EXERCISE DATA Start Marker

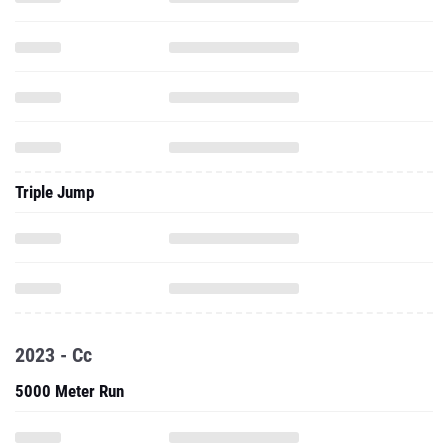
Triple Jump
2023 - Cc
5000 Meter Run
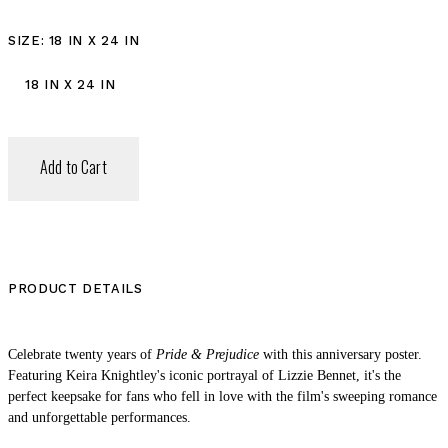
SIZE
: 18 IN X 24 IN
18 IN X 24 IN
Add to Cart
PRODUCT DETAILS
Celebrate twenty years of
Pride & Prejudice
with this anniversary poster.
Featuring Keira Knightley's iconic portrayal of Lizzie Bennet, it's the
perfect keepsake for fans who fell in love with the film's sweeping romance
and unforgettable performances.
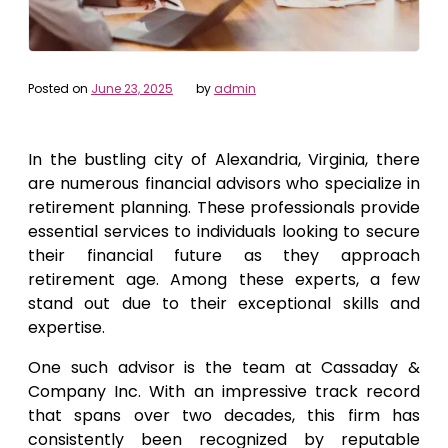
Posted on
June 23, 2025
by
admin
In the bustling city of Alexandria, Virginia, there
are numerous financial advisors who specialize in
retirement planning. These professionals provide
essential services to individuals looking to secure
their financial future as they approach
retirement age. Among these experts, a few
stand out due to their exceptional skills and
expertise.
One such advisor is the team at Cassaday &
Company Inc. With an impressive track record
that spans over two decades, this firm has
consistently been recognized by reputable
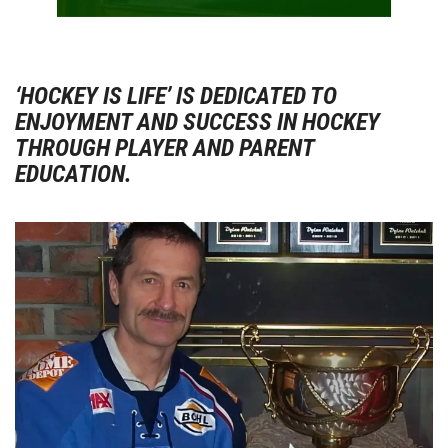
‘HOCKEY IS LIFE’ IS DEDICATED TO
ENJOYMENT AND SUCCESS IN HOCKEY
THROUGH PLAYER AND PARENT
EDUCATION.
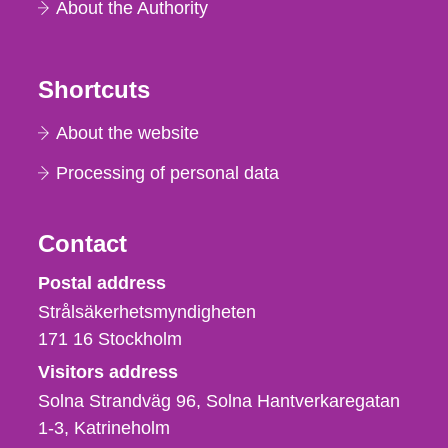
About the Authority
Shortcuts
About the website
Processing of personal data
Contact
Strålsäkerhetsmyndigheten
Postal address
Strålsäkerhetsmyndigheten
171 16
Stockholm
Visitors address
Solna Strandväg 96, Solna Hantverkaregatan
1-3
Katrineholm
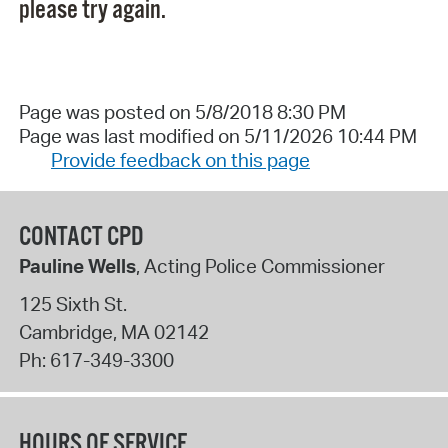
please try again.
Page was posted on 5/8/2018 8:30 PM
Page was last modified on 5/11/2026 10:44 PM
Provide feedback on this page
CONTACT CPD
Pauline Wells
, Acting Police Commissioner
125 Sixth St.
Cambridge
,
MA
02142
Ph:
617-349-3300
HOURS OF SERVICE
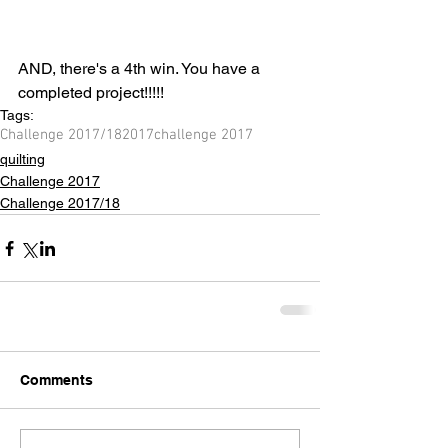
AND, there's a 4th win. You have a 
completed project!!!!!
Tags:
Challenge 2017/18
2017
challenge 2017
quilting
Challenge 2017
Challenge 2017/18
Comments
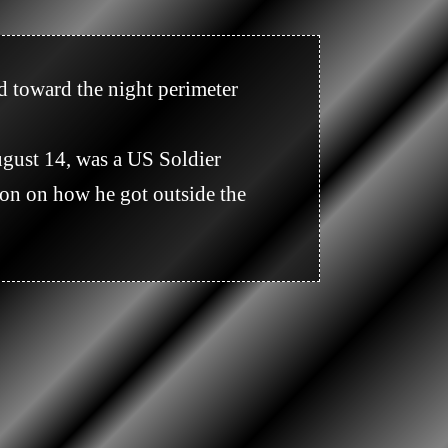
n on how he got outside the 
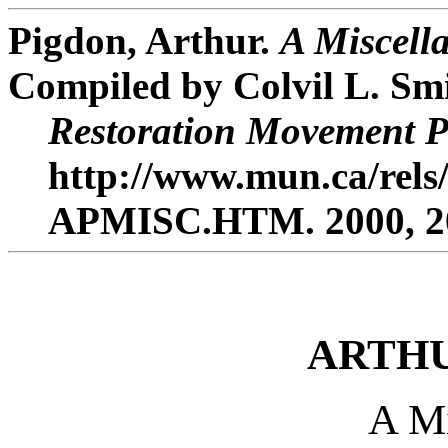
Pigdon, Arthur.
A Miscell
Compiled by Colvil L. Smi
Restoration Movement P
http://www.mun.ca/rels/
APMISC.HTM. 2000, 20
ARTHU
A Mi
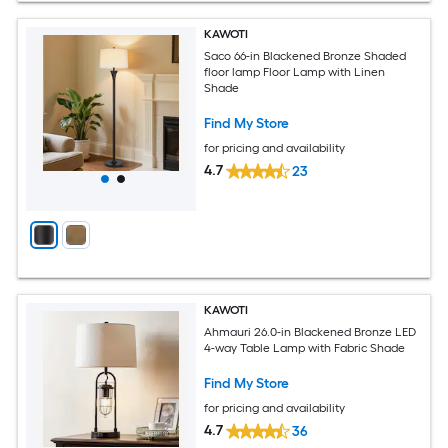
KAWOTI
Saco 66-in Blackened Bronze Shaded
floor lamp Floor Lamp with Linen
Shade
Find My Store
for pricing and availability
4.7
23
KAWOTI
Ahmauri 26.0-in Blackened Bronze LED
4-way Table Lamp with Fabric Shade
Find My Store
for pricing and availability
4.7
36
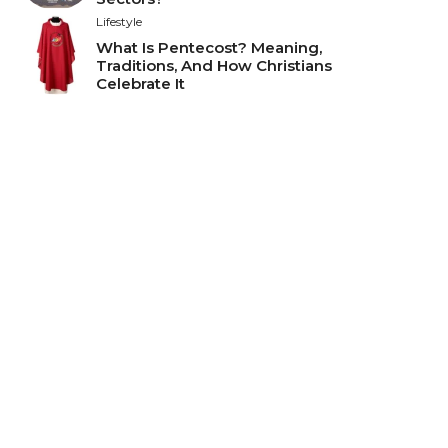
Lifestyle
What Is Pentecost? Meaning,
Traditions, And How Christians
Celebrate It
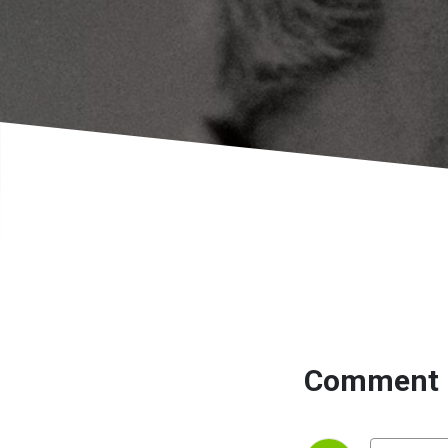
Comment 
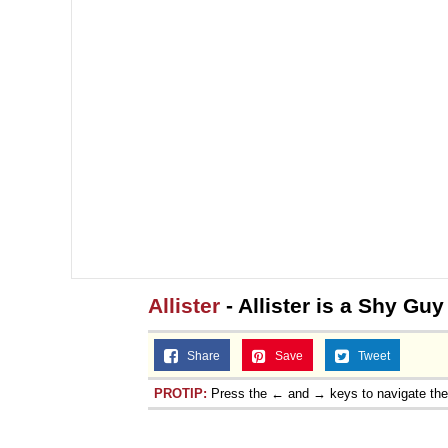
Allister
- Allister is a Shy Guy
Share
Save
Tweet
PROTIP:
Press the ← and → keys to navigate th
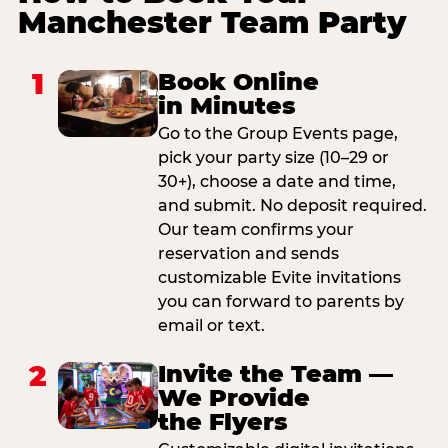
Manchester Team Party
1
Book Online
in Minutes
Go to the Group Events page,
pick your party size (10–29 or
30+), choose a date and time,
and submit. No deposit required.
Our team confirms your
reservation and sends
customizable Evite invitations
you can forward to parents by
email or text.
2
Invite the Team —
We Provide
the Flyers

EXERCISE DATA End Marker
EXERCISE DATA Start Marker

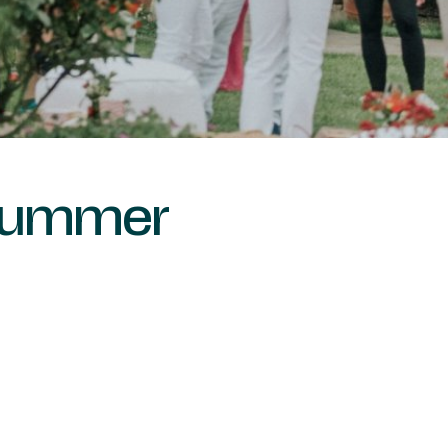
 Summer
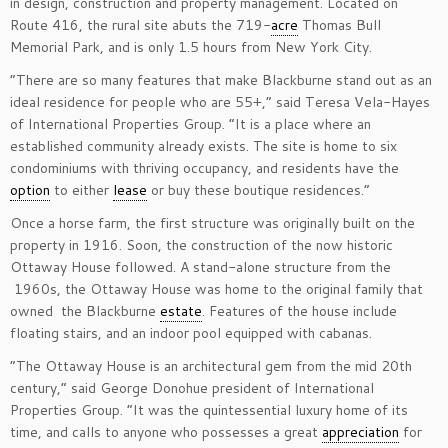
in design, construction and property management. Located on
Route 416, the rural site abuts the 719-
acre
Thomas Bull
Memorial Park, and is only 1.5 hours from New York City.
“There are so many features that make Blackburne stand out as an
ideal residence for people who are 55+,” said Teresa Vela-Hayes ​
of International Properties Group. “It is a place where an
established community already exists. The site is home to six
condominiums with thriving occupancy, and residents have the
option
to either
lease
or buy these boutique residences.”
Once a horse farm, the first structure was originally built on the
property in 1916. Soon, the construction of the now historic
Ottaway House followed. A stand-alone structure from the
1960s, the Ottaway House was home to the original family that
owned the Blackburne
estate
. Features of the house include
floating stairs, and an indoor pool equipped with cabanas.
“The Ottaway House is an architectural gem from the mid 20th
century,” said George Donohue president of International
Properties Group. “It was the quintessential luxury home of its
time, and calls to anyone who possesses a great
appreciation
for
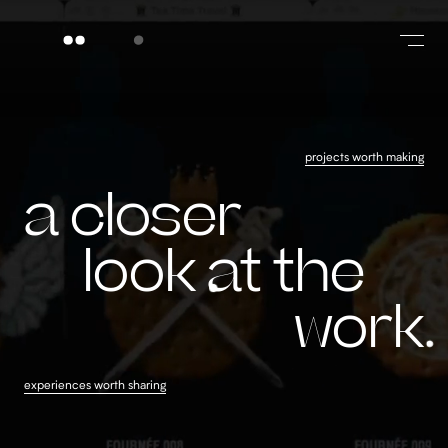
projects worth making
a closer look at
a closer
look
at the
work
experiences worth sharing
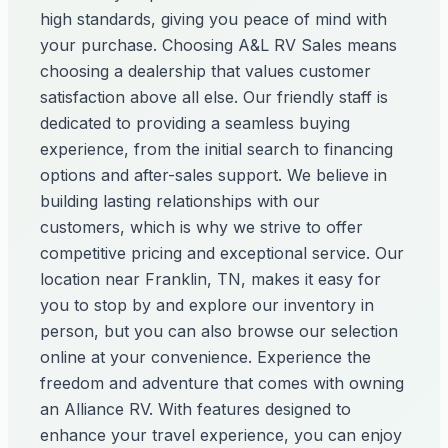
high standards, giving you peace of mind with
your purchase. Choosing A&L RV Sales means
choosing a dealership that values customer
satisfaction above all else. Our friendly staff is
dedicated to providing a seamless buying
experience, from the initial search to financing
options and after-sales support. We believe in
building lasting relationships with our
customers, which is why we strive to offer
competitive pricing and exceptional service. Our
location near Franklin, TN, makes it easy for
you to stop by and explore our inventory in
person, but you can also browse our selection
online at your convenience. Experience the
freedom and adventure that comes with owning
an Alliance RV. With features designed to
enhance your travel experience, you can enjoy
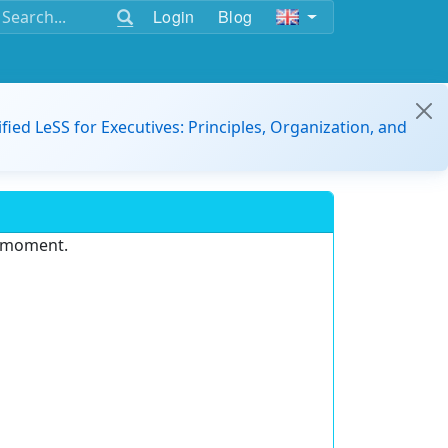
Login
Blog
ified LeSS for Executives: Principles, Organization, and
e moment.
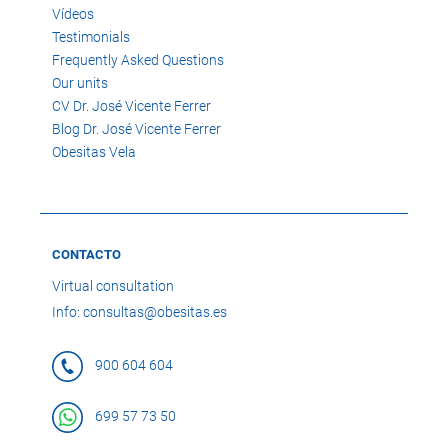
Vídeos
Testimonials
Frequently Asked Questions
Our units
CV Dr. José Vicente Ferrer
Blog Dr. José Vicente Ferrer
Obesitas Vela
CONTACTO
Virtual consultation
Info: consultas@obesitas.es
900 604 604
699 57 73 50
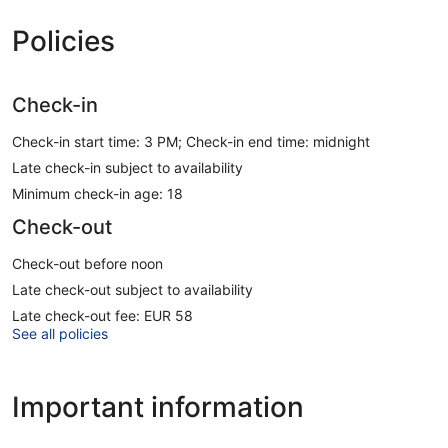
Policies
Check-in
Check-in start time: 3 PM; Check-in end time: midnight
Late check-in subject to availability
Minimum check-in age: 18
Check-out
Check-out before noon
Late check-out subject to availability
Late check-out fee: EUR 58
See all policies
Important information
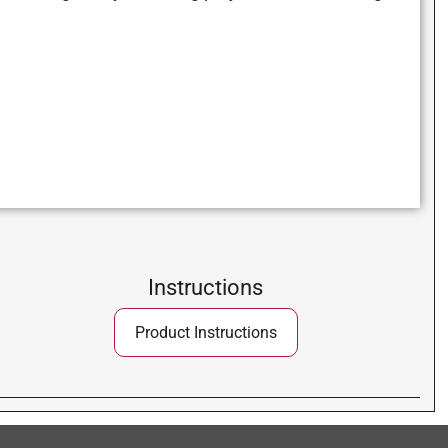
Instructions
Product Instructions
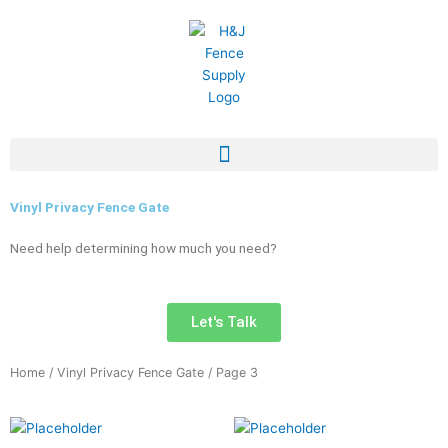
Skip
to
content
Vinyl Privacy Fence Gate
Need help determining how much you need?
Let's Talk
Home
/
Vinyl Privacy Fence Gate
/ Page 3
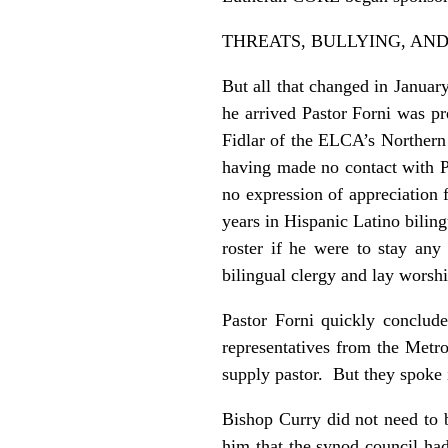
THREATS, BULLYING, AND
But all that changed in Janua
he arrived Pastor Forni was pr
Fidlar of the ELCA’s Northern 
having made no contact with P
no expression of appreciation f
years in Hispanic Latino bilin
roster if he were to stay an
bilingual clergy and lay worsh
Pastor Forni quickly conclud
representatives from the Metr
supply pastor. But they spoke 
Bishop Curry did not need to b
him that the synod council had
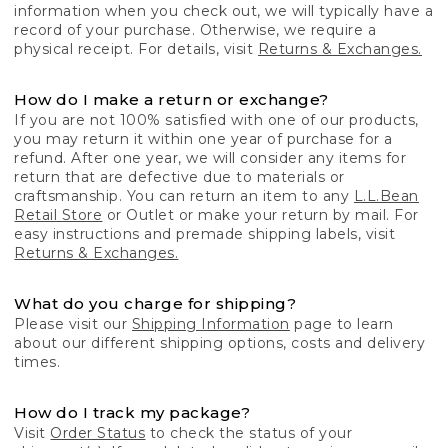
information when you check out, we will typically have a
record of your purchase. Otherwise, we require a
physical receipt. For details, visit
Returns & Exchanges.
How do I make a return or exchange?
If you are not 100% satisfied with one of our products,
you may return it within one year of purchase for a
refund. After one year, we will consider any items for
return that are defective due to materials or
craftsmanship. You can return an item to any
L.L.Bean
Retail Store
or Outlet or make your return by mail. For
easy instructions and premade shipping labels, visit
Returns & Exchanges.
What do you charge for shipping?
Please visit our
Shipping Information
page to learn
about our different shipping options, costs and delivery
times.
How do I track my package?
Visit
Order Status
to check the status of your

EXERCISE DATA End Marker

Across the listing above, find all lines where the word "Celebrate" is present and copy them.

Celebrate twenty years of
Celebrate It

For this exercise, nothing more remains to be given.